Selected Sponsored sessions,
Association of American Geographers
2003 Annual Meeting,
New Orleans

RDK Herman, Towson University


"The World is Flat: Geography, Modernity and Disenchantment"


When the 17th-century struggle between Church and Science was resolved by stripping Nature of purposefulness, an atomized, inanimate and mechanistic universe became our legacy. A paradigm of potent but superficial explanatory power, the mechanistic view served new discourses of economic exploitation--of both nature and colonized peoples.

With 20th century advances in physics, the mechanistic worldview should have lost its hegemonic grip on Western consciousness. Laying bare its ideological roots should likewise have undermined its tenacity.
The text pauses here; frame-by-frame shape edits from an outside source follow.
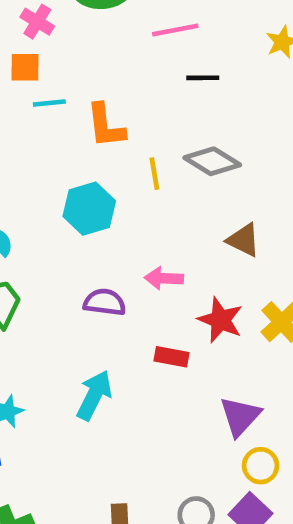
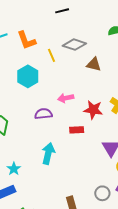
brown triangle: (243, 240) -> (94, 64), moved

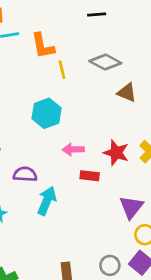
yellow line: (51, 55) -> (62, 70), moved
cyan hexagon: (28, 76) -> (47, 113), moved
pink arrow: (66, 98) -> (73, 149), moved
purple semicircle: (43, 114) -> (25, 174), moved

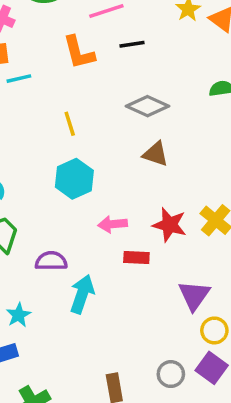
orange L-shape: (43, 46) -> (79, 52), moved
yellow line: (62, 70) -> (70, 124), moved
brown triangle: (127, 93) -> (156, 154), moved

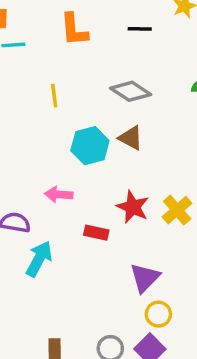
black line: (132, 44) -> (140, 29), moved
cyan hexagon: (74, 179) -> (90, 146), moved
pink arrow: (113, 224) -> (59, 195), moved

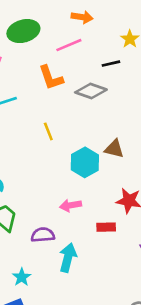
black line: (140, 29) -> (111, 64), moved
gray diamond: (131, 91) -> (91, 91), moved

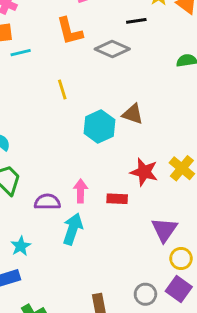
pink arrow: (71, 205) -> (81, 191), moved, turned 96

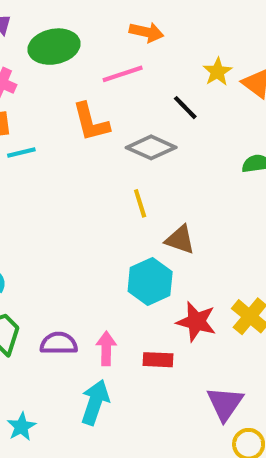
black line: (136, 21) -> (185, 108), turned 54
yellow line: (62, 89) -> (140, 203), moved
cyan hexagon: (99, 126) -> (150, 281), moved
purple semicircle: (47, 202) -> (59, 343), moved

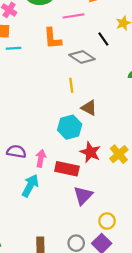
red rectangle: (158, 360) -> (67, 169), size x1.5
purple triangle: (225, 403) -> (83, 195), moved

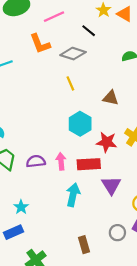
brown triangle: (89, 108) -> (111, 98), moved
cyan arrow: (30, 186) -> (73, 195), moved

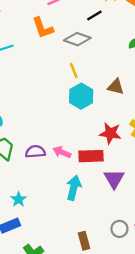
black line: (89, 31) -> (94, 15), turned -72
cyan hexagon: (80, 124) -> (81, 96), moved
pink arrow: (61, 161) -> (62, 152), turned -63

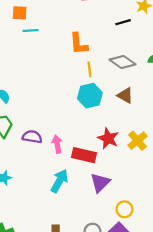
orange L-shape: (43, 28) -> (79, 44), moved
gray diamond: (77, 39) -> (122, 62), moved
pink arrow: (62, 152) -> (57, 144), turned 42

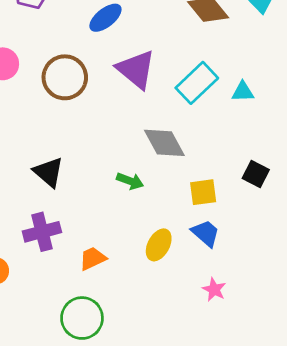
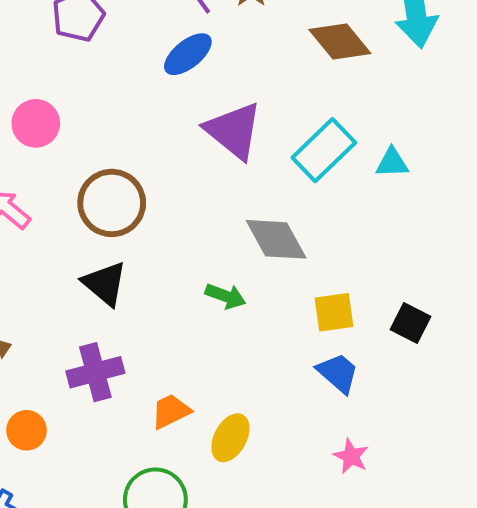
brown circle: (65, 77) -> (112, 203), moved
black square: (256, 174) -> (410, 323), moved
yellow ellipse: (159, 245) -> (230, 438), moved

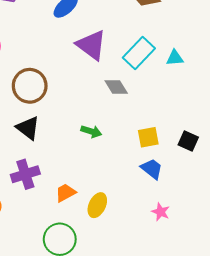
gray diamond: (276, 239) -> (116, 87), moved, size x0.7

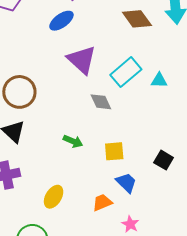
yellow square: (148, 137) -> (114, 151), moved
orange trapezoid: (66, 193) -> (102, 202), moved
yellow ellipse: (97, 205) -> (54, 197), moved

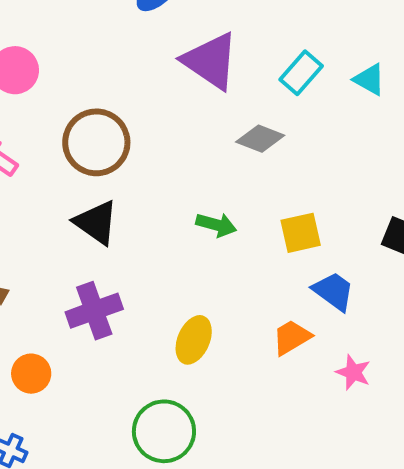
cyan rectangle: (126, 72) -> (301, 73), size x0.7
cyan triangle: (159, 80) -> (369, 79), turned 36
gray diamond: (101, 102) -> (260, 139), turned -35

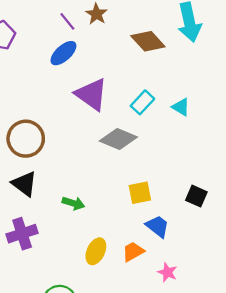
gray diamond: (260, 139) -> (118, 139), size x1.4
green arrow: (216, 225) -> (73, 203), moved
yellow ellipse: (194, 340) -> (96, 251), moved

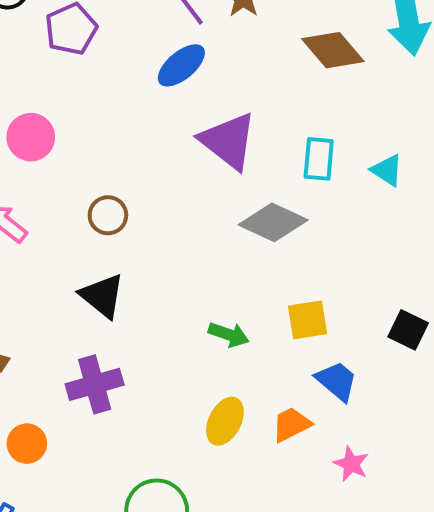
cyan rectangle: (142, 102) -> (319, 159), turned -40
brown circle: (26, 139) -> (108, 215), size x0.6
green arrow: (73, 203) -> (229, 335), moved

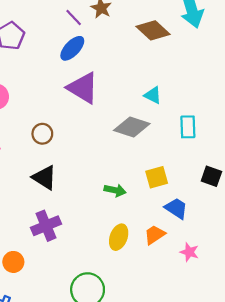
purple triangle: (228, 141) -> (83, 88), moved
cyan rectangle: (319, 159) -> (188, 127), moved
cyan triangle: (387, 170) -> (153, 95), moved

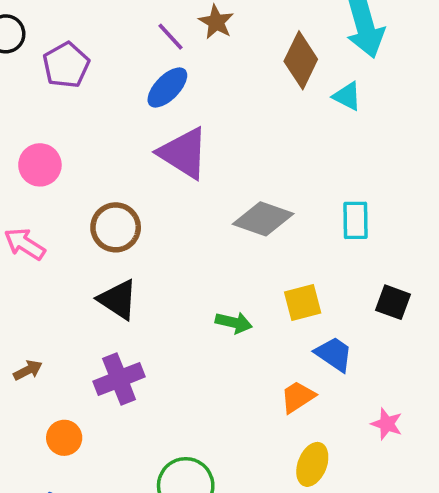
brown diamond: (153, 30) -> (301, 60), turned 72
cyan triangle: (153, 95) -> (347, 96), moved
brown circle: (42, 134) -> (116, 227), size x1.4
yellow ellipse: (119, 237) -> (312, 464), moved
pink star: (189, 252) -> (387, 424), moved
But even while the mechanistic paradigm has reached a dead end in modernist cultures of consumption, global capitalism, and environmental decay, its gate-keeping power remains.

This paper considers the historical complicity of Geography with this dis-enchanted worldview by examining Geographic texts on the Hawaiian Islands since 1779. Geographic discourses are linked to the relationship between science and religion, fueled by the commodification of land and the rise of market economics.
As mechanism is a hallmark of modernity, a post-modern Geography need not follow in this confined track. Geographers are already challenging other discourses of power. With its mutually human and environmental focus, Geography is in an optimal position for re-exploring the enchantment of the world.